Your vision must be your own. It should represent some direct and measureable improvement in yourself—responding to your needs, desires, dissatisfaction, questioning, or issues arising from self-acceptance. This sought after improvement must be in some sense your own. If it is an image of the gains of someone else then it is unlikely to be a strong action motivator.

If you doubted the power of mind imagery to change your physical state take a look at this report in Scientific American Mind (May 2012). Amputees who experience phantom limb pain can get relief from an optical illusion. This trick involves looking in a mirror at the reflection of a healthy limb from a certain angle, which causes it to appear where the missing limb should be. Seeing the limb move freely fools the brain into relieving the pain. 


Thinking of something else is a time-honored method for coping with pain. Indeed, psychologists have demonstrated repeatedly that what you think about can modulate the pain you experience. People using binoculars to view an injured hand reported greater pain in the hand when it was magnified and less when the binoculars were reversed and the hand was minimized. The size of the image affected the pain.

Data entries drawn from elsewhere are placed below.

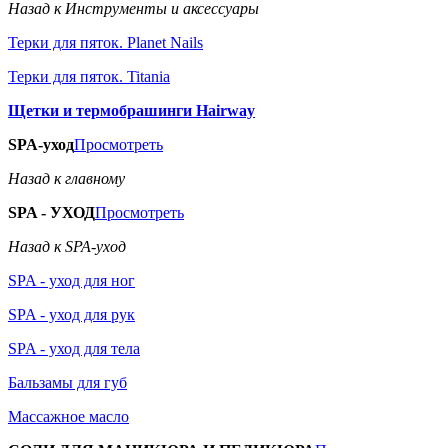
Назад к Инструменты и аксессуары
Терки для пяток. Planet Nails
Терки для пяток. Titania
Щетки и термобрашинги Hairway
SPA-уход
Просмотреть
Назад к главному
SPA - УХОД
Просмотреть
Назад к SPA-уход
SPA - уход для ног
SPA - уход для рук
SPA - уход для тела
Бальзамы для губ
Массажное масло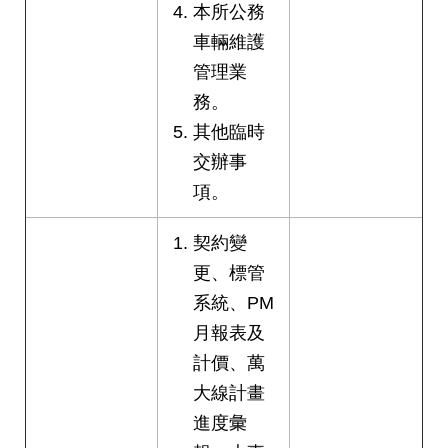
本所公務
車輛維護
管理業
務。
其他臨時
交辦事
項。
契約變
更、標管
系統、PM
月報表及
計價、萬
大線計畫
進度彙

Until now scientists did not know how exactly that effect plays out in the body. In a study published in Current Biology, neuroscientists have found that distraction does more than merely divert your mind; it actually sends signals that bar pain from reaching the central nervous system. 


If we can control pain just by thinking differently then imagine what effective mental imaging can have in all areas of your life. The idea of visioning achieving your goals has been around for a long time but rarely has hard science been so precise in backing up these ideas.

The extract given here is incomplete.